The central story remains constant in all the media versions. Three men converge in Berlin’s Grand Hotel, each with his own aims. Baron von Gaigern is a penniless aristocrat who has taken to theft. The provincial bookeeper Kringelein has been diagnosed with a fatal disease, so he has vowed to enjoy the good life before he dies. He demands a costly room and plans to wine, dine, and gamble his savings away. The business mogul Preysing is there to meet with potential partners in a big business deal. Preysing, it turns out, is the owner of the company employing Kringelein.

[5]The men’s plans pull two women into their orbit. There is the glamorous but fading dancer Grusinskaya. She meets the Baron when he slips into her room to steal her pearls; during that night of sexytime they fall in love.

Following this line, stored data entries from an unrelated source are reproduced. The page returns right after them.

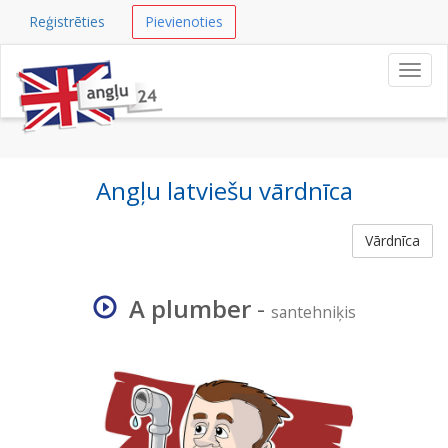
Reģistrēties
Pievienoties
Navig
Angļu latviešu vārdnīca
Vārdnīca
A plumber
-
santehniķis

Then there is the stenographer Flaemmchen, who takes a liking to the Baron but who is dominated by Preysing. He has hired her to record his deal-making, and he soon invites her to be his mistress. Add in secondary characters like the porter Senf, who at the start is waiting for news of his wife’s delivery of their baby, and Dr. Otternschlag, a disfigured war veteran who drifts around the lobby mournfully observing life.

The novel’s action consumes three days and nights, with an epilogue on the morning of the fourth day. Each major character undergoes a crisis triggered by meeting others in the hotel. Preysing catches the Baron in his apartment, bent on robbery. In beating the Baron to death, Preysing ruins his life; he is arrested and his family leaves him. Flaemmchen, about to go off with Preysing, attaches herself to Kringelein and vows to help him recover his health. Grusinskaya, who has left Berlin for her tour date in Prague, calls the Baron’s room in vain, unaware that she will never see him again.

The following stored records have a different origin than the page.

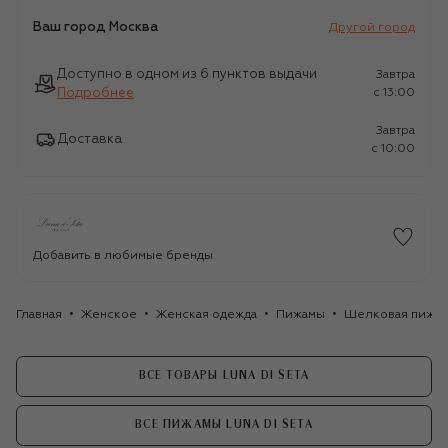
Ваш город
Москва
Другой город
Доступно в одном из 6 пунктов выдачи
Завтра
Подробнее
c 13:00
Завтра
Доставка
c 10:00
Добавить в любимые бренды
Главная
Женское
Женская одежда
Пижамы
Шелковая пижама
ВСЕ ТОВАРЫ LUNA DI SETA
ВСЕ ПИЖАМЫ LUNA DI SETA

The book offers several attitudes toward the interwoven destinies. There is that of the grim Dr. Otternschlag, who sees in the lobby’s revolving door a ceaseless cycle of mundane suffering. “Always the same. Nothing happens. . . . And so it goes on. In—out, in—out.”

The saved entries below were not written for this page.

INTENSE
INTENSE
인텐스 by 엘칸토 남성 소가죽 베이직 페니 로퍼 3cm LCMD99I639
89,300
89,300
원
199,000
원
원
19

The bellboy looks at the same door and sees endless variety: “Marvelous the life you see in a big hotel like this. . . . Always something going on. One man goes to prison, another gets killed. . . .Such is Life!”

The omniscient narration provides another attitude, seeing in the door an image of life’s ephemeral, fragmentary quality.

The revolving door twirls around and what passes between arrival and departure is nothing complete in itself. Perhaps there is no such thing as a completed destiny in the world, but only approximations, beginnings that come to no conclusion or conclusions that have no beginnings.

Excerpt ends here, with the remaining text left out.